▶ [What the task requires]
Omit every picture, then return the listing verbatim.

[Data Boundary: Start]

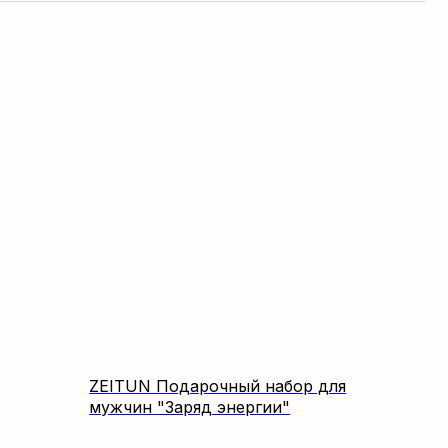
ZEITUN Подарочный набор для
мужчин "Заряд энергии"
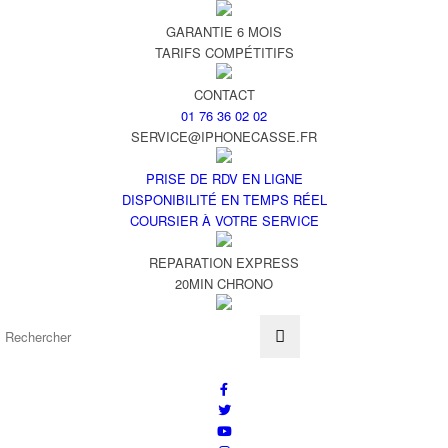
GARANTIE 6 MOIS
TARIFS COMPÉTITIFS
CONTACT
01 76 36 02 02
SERVICE@IPHONECASSE.FR
PRISE DE RDV EN LIGNE
DISPONIBILITÉ EN TEMPS RÉEL
COURSIER À VOTRE SERVICE
REPARATION EXPRESS
20MIN CHRONO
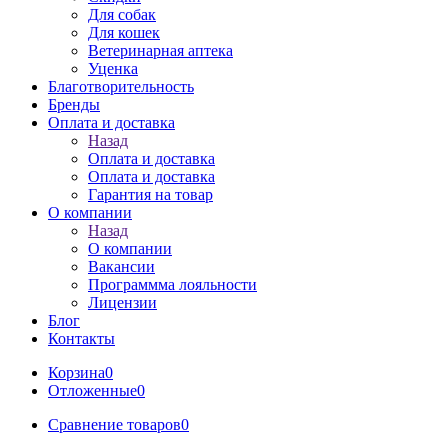
Для собак
Для кошек
Ветеринарная аптека
Уценка
Благотворительность
Бренды
Оплата и доставка
Назад
Оплата и доставка
Оплата и доставка
Гарантия на товар
О компании
Назад
О компании
Вакансии
Программма лояльности
Лицензии
Блог
Контакты
Корзина
0
Отложенные
0
Сравнение товаров
0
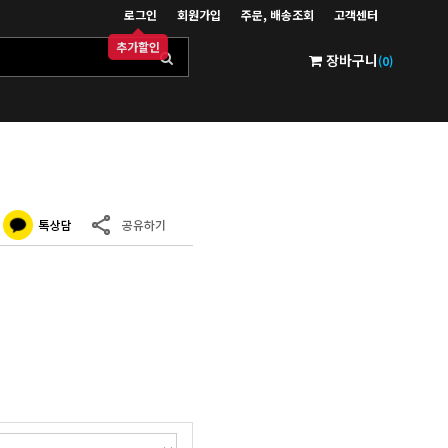
로그인
회원가입
주문, 배송조회
고객센터
추가할인
장바구니
(0)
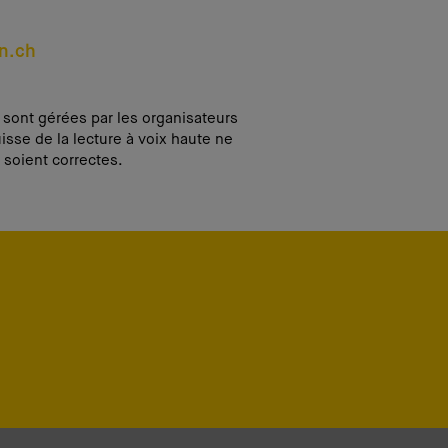
n.ch
i sont gérées par les organisateurs
isse de la lecture à voix haute ne
 soient correctes.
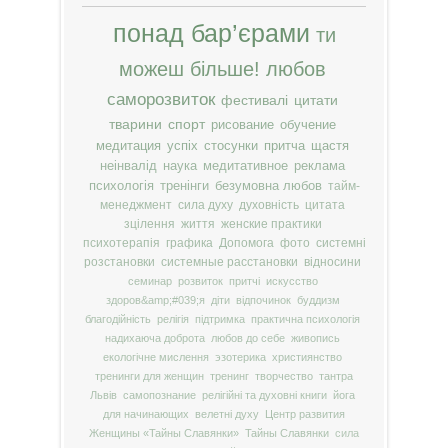
понад бар’єрами
ти
можеш більше!
любов
саморозвиток
фестивалі
цитати
тварини
спорт
рисование
обучение
медитация
успіх
стосунки
притча
щастя
неінвалід
наука
медитативное
реклама
психологія
тренінги
безумовна любов
тайм-
менеджмент
сила духу
духовність
цитата
зцілення
життя
женские практики
психотерапія
графика
Допомога
фото
системні
розстановки
системные расстановки
відносини
семинар
розвиток
притчі
искусство
здоров&amp;#039;я
діти
відпочинок
буддизм
благодійність
релігія
підтримка
практична психологія
надихаюча доброта
любов до себе
живопись
екологічне мислення
эзотерика
християнство
тренинги для женщин
тренинг
творчество
тантра
Львів
самопознание
релігійні та духовні книги
йога
для начинающих
велетні духу
Центр развития
Женщины «Тайны Славянки»
Тайны Славянки
сила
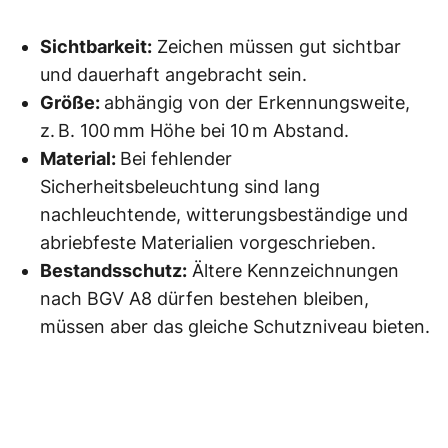
Sichtbarkeit:
Zeichen müssen gut sichtbar
und dauerhaft angebracht sein.
Größe:
abhängig von der Erkennungsweite,
z. B. 100 mm Höhe bei 10 m Abstand.
Material:
Bei fehlender
Sicherheitsbeleuchtung sind lang
nachleuchtende, witterungsbeständige und
abriebfeste Materialien vorgeschrieben.
Bestandsschutz:
Ältere Kennzeichnungen
nach BGV A8 dürfen bestehen bleiben,
müssen aber das gleiche Schutzniveau bieten.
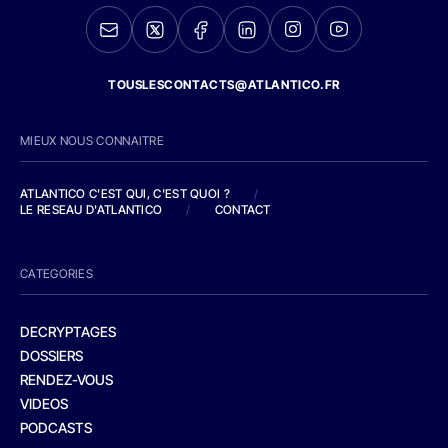
TOUSLESCONTACTS@ATLANTICO.FR
MIEUX NOUS CONNAITRE
ATLANTICO C'EST QUI, C'EST QUOI ?
/
LE RESEAU D'ATLANTICO
/
CONTACT
CATEGORIES
DECRYPTAGES
DOSSIERS
RENDEZ-VOUS
VIDEOS
PODCASTS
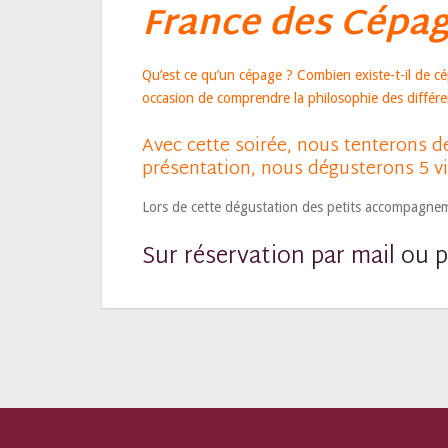
France des Cépag
Qu’est ce qu’un cépage ? Combien existe-t-il de c
occasion de comprendre la philosophie des différen
Avec cette soirée, nous tenterons d
présentation, nous dégusterons 5 v
Lors de cette dégustation des petits accompagnem
Sur réservation par mail
ou p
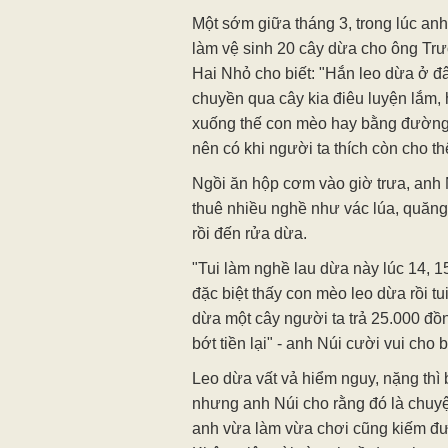
Một sớm giữa tháng 3, trong lúc anh 
làm vệ sinh 20 cây dừa cho ông Tr
Hai Nhỏ cho biết: "Hắn leo dừa ở đ
chuyền qua cây kia điêu luyện lắm, 
xuống thế con mèo hay bằng đường 
nên có khi người ta thích còn cho th
Ngồi ăn hộp cơm vào giờ trưa, anh 
thuê nhiều nghề như vác lúa, quăng 
rồi đến rửa dừa.
"Tui làm nghề lau dừa này lúc 14, 15
đặc biệt thấy con mèo leo dừa rồi 
dừa một cây người ta trả 25.000 đồn
bớt tiền lại" - anh Núi cười vui cho b
Leo dừa vất vả hiểm nguy, nặng thì b
nhưng anh Núi cho rằng đó là chuy
anh vừa làm vừa chơi cũng kiếm đ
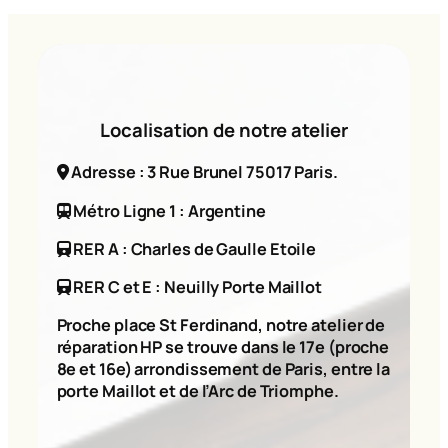
Localisation de notre atelier
Adresse : 3 Rue Brunel 75017 Paris.
Métro Ligne 1 : Argentine
RER A : Charles de Gaulle Etoile
RER C et E : Neuilly Porte Maillot
Proche place St Ferdinand, notre atelier de
réparation HP se trouve dans le 17e (proche
8e et 16e) arrondissement de Paris, entre la
porte Maillot et de l’Arc de Triomphe.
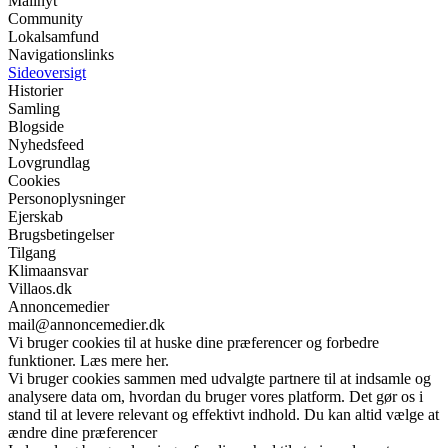
Mailnyt
Community
Lokalsamfund
Navigationslinks
Sideoversigt
Historier
Samling
Blogside
Nyhedsfeed
Lovgrundlag
Cookies
Personoplysninger
Ejerskab
Brugsbetingelser
Tilgang
Klimaansvar
Villaos.dk
Annoncemedier
mail@annoncemedier.dk
Vi bruger cookies til at huske dine præferencer og forbedre
funktioner. Læs mere her.
Vi bruger cookies sammen med udvalgte partnere til at indsamle og
analysere data om, hvordan du bruger vores platform. Det gør os i
stand til at levere relevant og effektivt indhold. Du kan altid vælge at
ændre dine præferencer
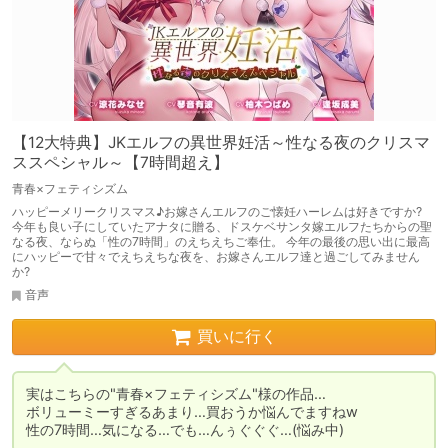
【12大特典】JKエルフの異世界妊活～性なる夜のクリスマ
ススペシャル～【7時間超え】
青春×フェティシズム
ハッピーメリークリスマス♪お嫁さんエルフのご懐妊ハーレムは好きですか?
今年も良い子にしていたアナタに贈る、ドスケベサンタ嫁エルフたちからの聖
なる夜、ならぬ「性の7時間」のえちえちご奉仕。 今年の最後の思い出に最高
にハッピーで甘々でえちえちな夜を、お嫁さんエルフ達と過ごしてみません
か?
音声
買いに行く
実はこちらの"青春×フェティシズム"様の作品…

ボリューミーすぎるあまり…買おうか悩んでますねw

性の7時間…気になる…でも…んぅぐぐぐ…(悩み中)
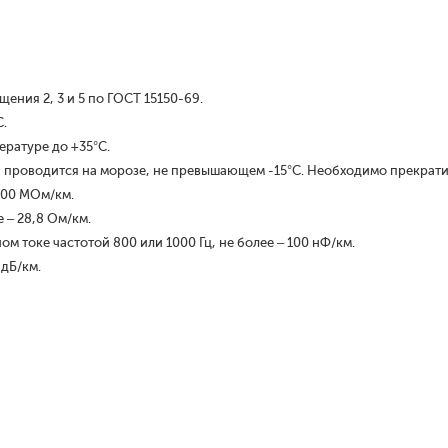
ения 2, 3 и 5 по ГОСТ 15150-69.
С.
ературе до +35°С.
 проводится на морозе, не превышающем -15°С. Необходимо прекрати
000 МОм/км.
 – 28,8 Ом/км.
м токе частотой 800 или 1000 Гц, не более – 100 нФ/км.
 дБ/км.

[Data Boundary: End]

▶ [Response to this task]
ZEITUN Подарочный набор для
мужчин "Заряд энергии"
GARANTIE 6 MOIS
TARIFS COMPÉTITIFS
CONTACT
01 76 36 02 02
SERVICE@IPHONECASSE.FR
PRISE DE RDV EN LIGNE
DISPONIBILITÉ EN TEMPS RÉEL
COURSIER À VOTRE SERVICE
REPARATION EXPRESS
20MIN CHRONO
Для собак
Для кошек
Ветеринарная аптека
Уценка
Благотворительность
Бренды
Оплата и доставка
Назад
Оплата и доставка
Оплата и доставка
Гарантия на товар
О компании
Назад
О компании
Вакансии
Программма лояльности
Лицензии
Блог
Контакты
Корзина
0
Отложенные
0
Сравнение товаров
0
로그인
회원가입
주문, 배송조회
고객센터
추가할인
장바구니
(0)
n.ch
i sont gérées par les organisateurs
isse de la lecture à voix haute ne
 soient correctes.
понад бар’єрами
ти
можеш більше!
любов
саморозвиток
фестивалі
цитати
тварини
спорт
рисование
обучение
медитация
успіх
стосунки
притча
щастя
неінвалід
наука
медитативное
реклама
психологія
тренінги
безумовна любов
тайм-
менеджмент
сила духу
духовність
цитата
зцілення
життя
женские практики
психотерапія
графика
Допомога
фото
системні
розстановки
системные расстановки
відносини
семинар
розвиток
притчі
искусство
здоров&amp;#039;я
діти
відпочинок
буддизм
благодійність
релігія
підтримка
практична психологія
надихаюча доброта
любов до себе
живопись
екологічне мислення
эзотерика
християнство
тренинги для женщин
тренинг
творчество
тантра
Львів
самопознание
релігійні та духовні книги
йога
для начинающих
велетні духу
Центр развития
Женщины «Тайны Славянки»
Тайны Славянки
сила
Sichtbarkeit:
Zeichen müssen gut sichtbar
und dauerhaft angebracht sein.
Größe:
abhängig von der Erkennungsweite,
z. B. 100 mm Höhe bei 10 m Abstand.
Material:
Bei fehlender
Sicherheitsbeleuchtung sind lang
nachleuchtende, witterungsbeständige und
abriebfeste Materialien vorgeschrieben.
Bestandsschutz:
Ältere Kennzeichnungen
nach BGV A8 dürfen bestehen bleiben,
müssen aber das gleiche Schutzniveau bieten.
TOUSLESCONTACTS@ATLANTICO.FR
MIEUX NOUS CONNAITRE
ATLANTICO C'EST QUI, C'EST QUOI ?
/
LE RESEAU D'ATLANTICO
/
CONTACT
CATEGORIES
DECRYPTAGES
DOSSIERS
RENDEZ-VOUS
VIDEOS
PODCASTS
France des Cépag
Qu’est ce qu’un cépage ? Combien existe-t-il de c
occasion de comprendre la philosophie des différen
Avec cette soirée, nous tenterons d
présentation, nous dégusterons 5 v
Lors de cette dégustation des petits accompagnem
Sur réservation par mail
ou p
Một sớm giữa tháng 3, trong lúc anh 
làm vệ sinh 20 cây dừa cho ông Tr
Hai Nhỏ cho biết: "Hắn leo dừa ở đ
chuyền qua cây kia điêu luyện lắm, 
xuống thế con mèo hay bằng đường 
nên có khi người ta thích còn cho th
Ngồi ăn hộp cơm vào giờ trưa, anh 
thuê nhiều nghề như vác lúa, quăng 
rồi đến rửa dừa.
"Tui làm nghề lau dừa này lúc 14, 15
đặc biệt thấy con mèo leo dừa rồi 
dừa một cây người ta trả 25.000 đồn
bớt tiền lại" - anh Núi cười vui cho b
Leo dừa vất vả hiểm nguy, nặng thì b
nhưng anh Núi cho rằng đó là chuy
anh vừa làm vừa chơi cũng kiếm đ
Localisation de notre atelier
Adresse : 3 Rue Brunel 75017 Paris.
Métro Ligne 1 : Argentine
RER A : Charles de Gaulle Etoile
RER C et E : Neuilly Porte Maillot
Proche place St Ferdinand, notre atelier de
réparation HP se trouve dans le 17e (proche
8e et 16e) arrondissement de Paris, entre la
porte Maillot et de l’Arc de Triomphe.
Mailnyt
Community
Lokalsamfund
Navigationslinks
Sideoversigt
Historier
Samling
Blogside
Nyhedsfeed
Lovgrundlag
Cookies
Personoplysninger
Ejerskab
Brugsbetingelser
Tilgang
Klimaansvar
Villaos.dk
Annoncemedier
mail@annoncemedier.dk
Vi bruger cookies til at huske dine præferencer og forbedre
funktioner. Læs mere her.
Vi bruger cookies sammen med udvalgte partnere til at indsamle og
analysere data om, hvordan du bruger vores platform. Det gør os i
stand til at levere relevant og effektivt indhold. Du kan altid vælge at
ændre dine præferencer
【12大特典】JKエルフの異世界妊活～性なる夜のクリスマ
ススペシャル～【7時間超え】
青春×フェティシズム
ハッピーメリークリスマス♪お嫁さんエルフのご懐妊ハーレムは好きですか?
今年も良い子にしていたアナタに贈る、ドスケベサンタ嫁エルフたちからの聖
なる夜、ならぬ「性の7時間」のえちえちご奉仕。 今年の最後の思い出に最高
にハッピーで甘々でえちえちな夜を、お嫁さんエルフ達と過ごしてみません
か?
音声
買いに行く
実はこちらの"青春×フェティシズム"様の作品…

ボリューミーすぎるあまり…買おうか悩んでますねw

性の7時間…気になる…でも…んぅぐぐぐ…(悩み中)
ения 2, 3 и 5 по ГОСТ 15150-69.
С.
ературе до +35°С.
 проводится на морозе, не превышающем -15°С. Необходимо прекрати
000 МОм/км.
 – 28,8 Ом/км.
м токе частотой 800 или 1000 Гц, не более – 100 нФ/км.
 дБ/км.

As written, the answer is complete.